Aunque la mitad del artículo de Vich es, a la vez, una suerte de exégesis y una suerte de ekphrasis de las fotografías halladas en la cámara de Willy Retto (descripciones de lo visto en la imagen, acompañadas por apreciaciones sobre lo que puede estar ocurriendo en ella), no cabe duda de que hay una inclinación al iconismo en las páginas finales del ensayo, cuando el análisis de Vich se concentra en la última de las fotografías, que es la más ilegible, aquella en la que apenas podemos distinguir un fragmento de un pequeño muro de piedras y, hacia el lado derecho, una figura más borrosa (una “mancha”, la llama Vich), que tiene que ser, evidentemente, la imagen de un objeto, pero que resulta en gran medida indescifrable: el mismo Vich se pregunta —e igual yo y lo mismo cualquier otro— qué cosa es: ¿la cara de una persona?, ¿la mano del fotógrafo?, etc.

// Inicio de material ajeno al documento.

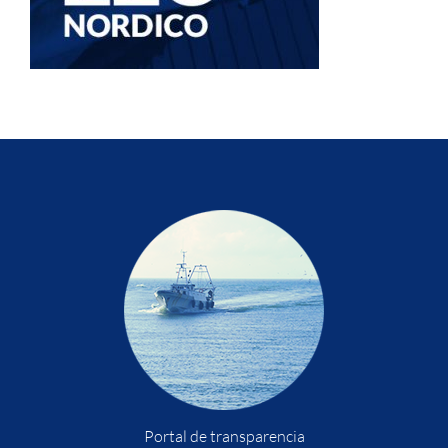
Portal de transparencia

Aunque Vich parece elegir esa imagen por su potencia radical para sugerir lo ominoso, lo irrepresentable, lo excesivo (es decir, por su carácter inmirable), o porque proyectamos sobre ella lo inimaginable, lo cierto es que la fotografía es lo suficientemente enigmática e ilegible como para permitirnos leer en ella poco menos que cualquier cosa. Elegirla, entonces, es una selección que resbala en el iconismo de manera original: no es la imagen que “dice” más, ni la imagen que más información transmite: es un signo suficientemente vacío como para verter en él cualquier significado, es decir, para operar sobre ella esa forma de significación que es la no-significación, seguida por una resignificación arbitraria: si no sé qué es, puedo decir que es cualquier cosa. Incluso puedo decir, como afirma Vich, que es lo Real (lo Real en tanto que es lo no simbolizado). Esa iconización (siempre siguiendo a Hirschhorn) implica, pues, una fetichización, y con ello una especie de aporia lacaniana: he visto lo Real, fragmentariamente, es cierto, porque lo Real, en Lacan, solo puede asomar en astillas, como un atisbo que infinitamente escapa lo simbolizable, pero lo Real ya no es un acto, en la fotografía: lo Real que Vich ve es, en efecto, una piedra, una frente, un dedo: la fotografía menos legible es la más seleccionable y la más icónica porque es a la que más sentidos le puedo atribuir, pero esto se debe a que desconozco su sentido y su referente, el objeto tangible que la fotografía ha registrado. Estamos ya dentro del segundo error: la sobreinterpretación.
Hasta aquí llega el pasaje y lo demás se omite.